Every design choice in a Scandinavian kitchen should be intentional, so you really do need to think about storage, says Chris Dance: “Do you need a pantry or a larder? Or perhaps a wall-hung rack to keep spices, herbs, utensils and other smaller items close at hand?”
Nordic style is all about simplicity, so cluttered counters spoil the look. “Floor-to-ceiling cabinets have become a brilliant way to conceal items such as microwaves, coffee machines or kettles,” says Rudolf Diesel. “If you have the budget these can even be specially designed to have pull-out shelves, spice storage or hidden worktops.”
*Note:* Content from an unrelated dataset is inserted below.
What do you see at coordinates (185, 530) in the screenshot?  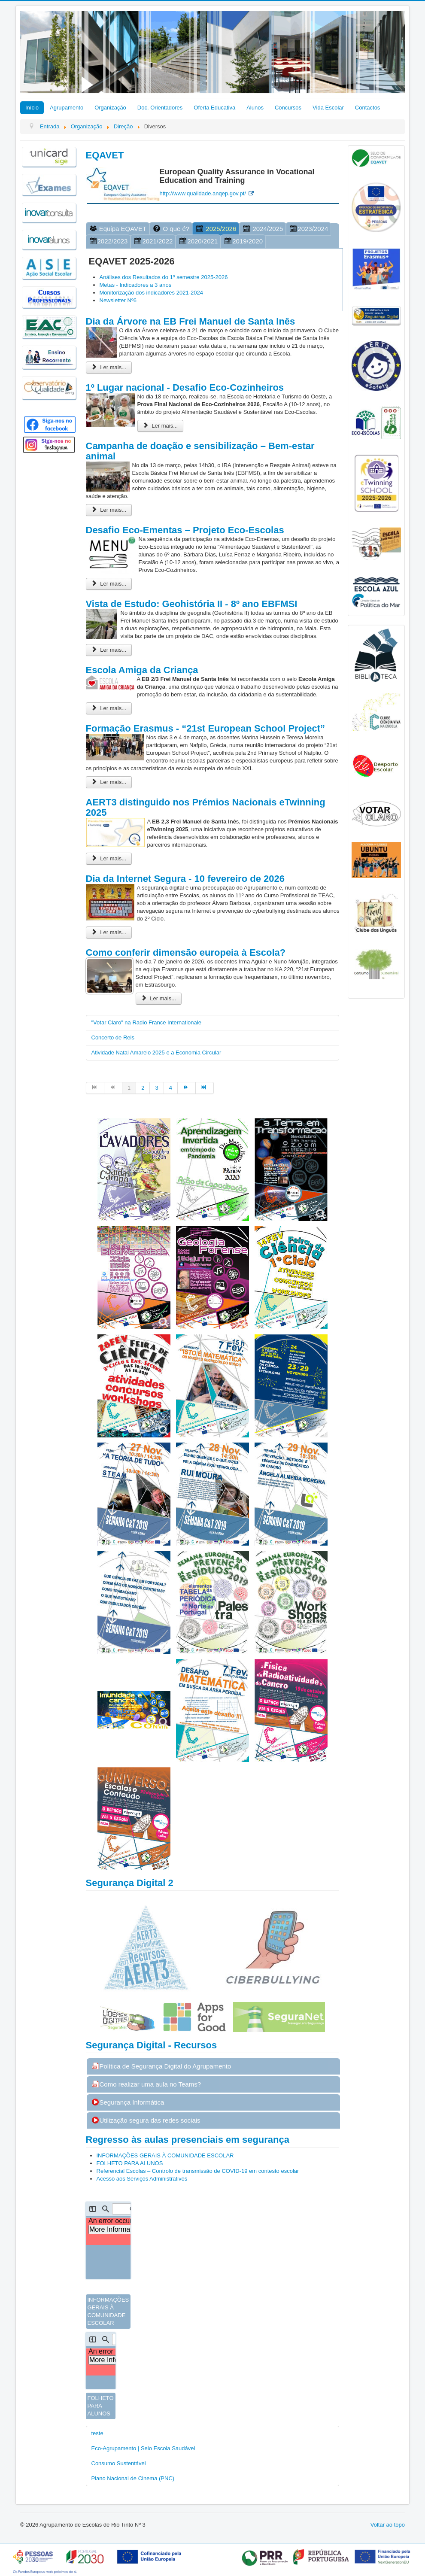 I see `Desafio Eco-Ementas – Projeto Eco-Escolas` at bounding box center [185, 530].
Obviously, you will want to keep certain ingredients and kitchen utensils handy. “Decant them into matching glass storage jars or stoneware pots,” is Rudolf’s tip. “Glass jars will help to reflect light and open up your space, whereas stoneware pots are a no-fuss option that will add gorgeous natural texture and pick up the organic 2023 trend.”
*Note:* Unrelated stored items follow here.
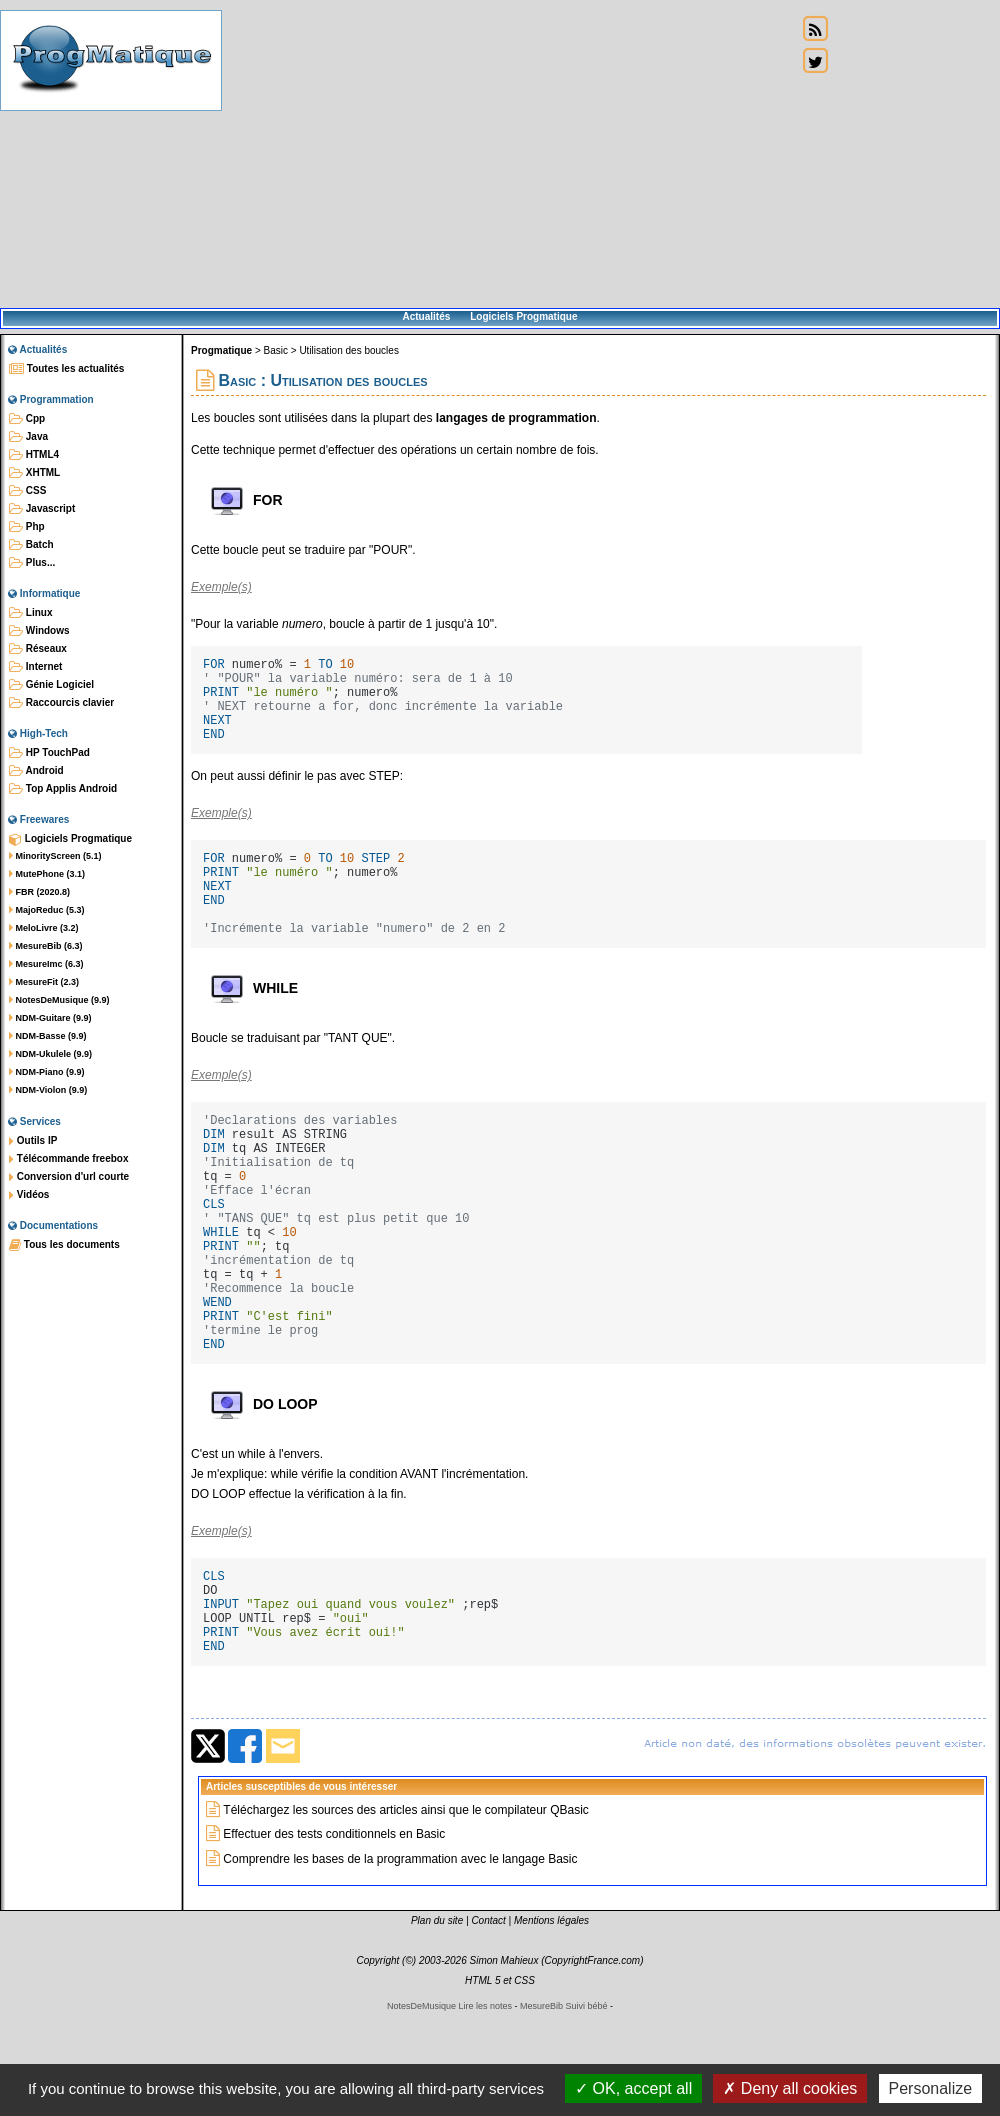 The image size is (1000, 2116). I want to click on Réseaux, so click(38, 649).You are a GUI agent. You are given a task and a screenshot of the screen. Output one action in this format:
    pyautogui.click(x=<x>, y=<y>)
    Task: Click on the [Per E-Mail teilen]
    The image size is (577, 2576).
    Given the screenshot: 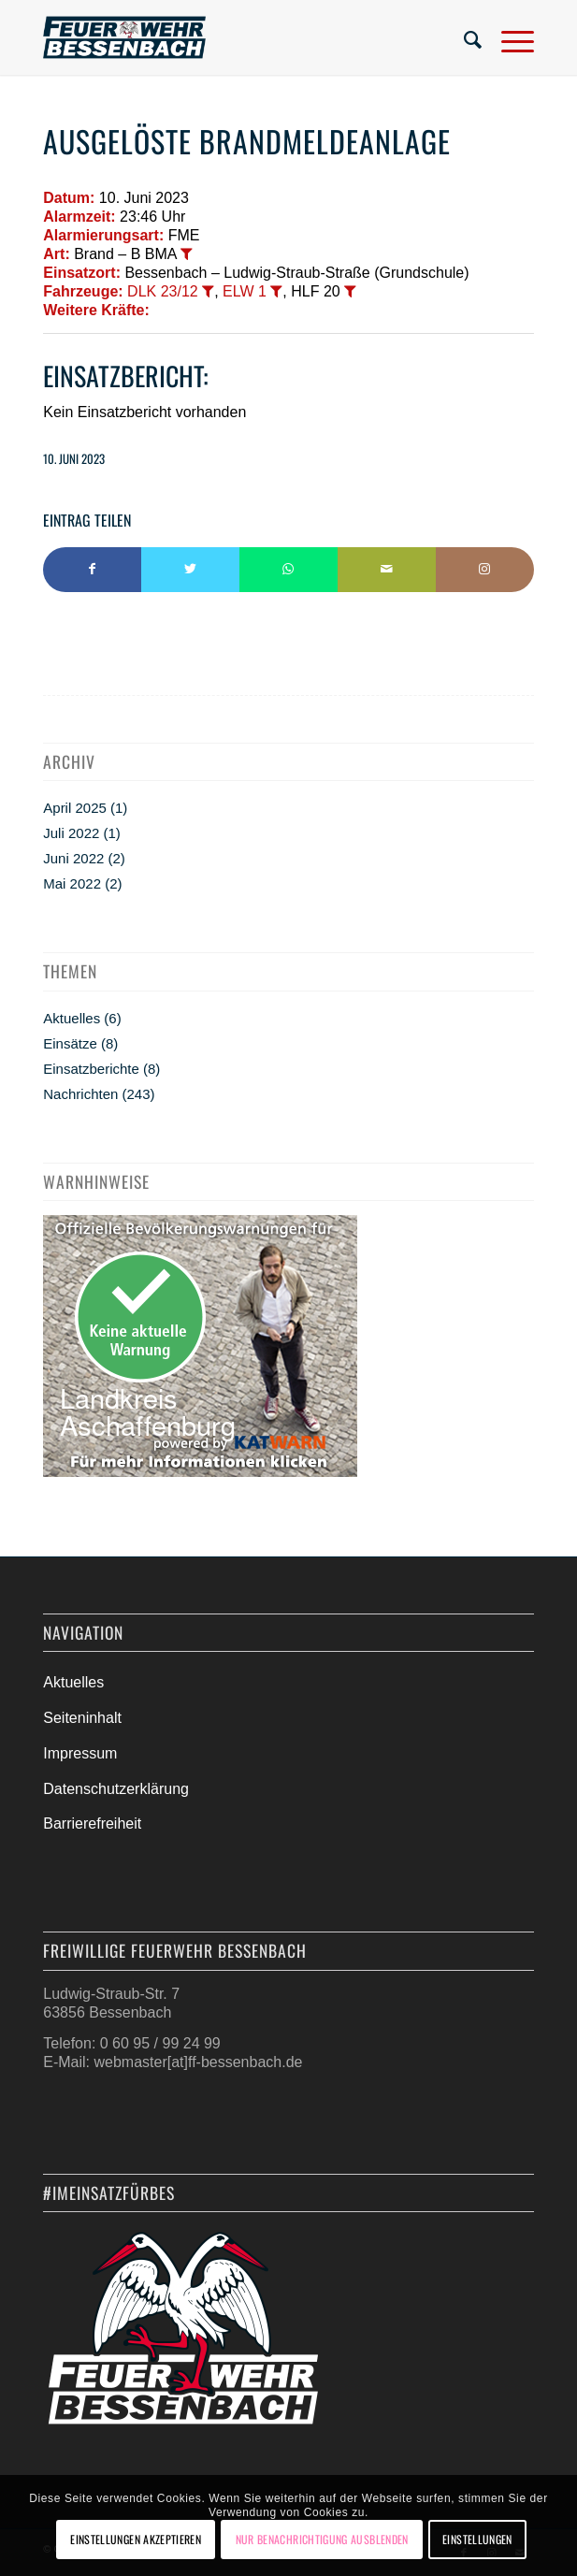 What is the action you would take?
    pyautogui.click(x=387, y=569)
For final touches, Chris Dance leans towards mood lighting: “warm under-shelf lighting to illuminate dark winter nights and bring a tasteful accent to your main lighting”, to help to create the right ambience.
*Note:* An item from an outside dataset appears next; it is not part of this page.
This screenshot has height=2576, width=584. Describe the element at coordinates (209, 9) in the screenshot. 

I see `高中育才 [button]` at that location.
Rudolf Nielsen loves to add simple candles or small lamps placed strategically on shelves to “ensure every corner of your kitchen is well-lit but snug.”
downlight Sarah Jane Nielsen loves to use scent to add sensory atmosphere. “We especially like brands such as the Mint Velvet pine range and Zara Home do a lovely fresh scent, Absolute Linen,” she says. “For an authentic Scandinavian room scent, towards the winter months look for warm welcoming aromas inspired by forests, such as Nordic pine and spiced fruits or fresh berry fragrances, so evocative of summer.”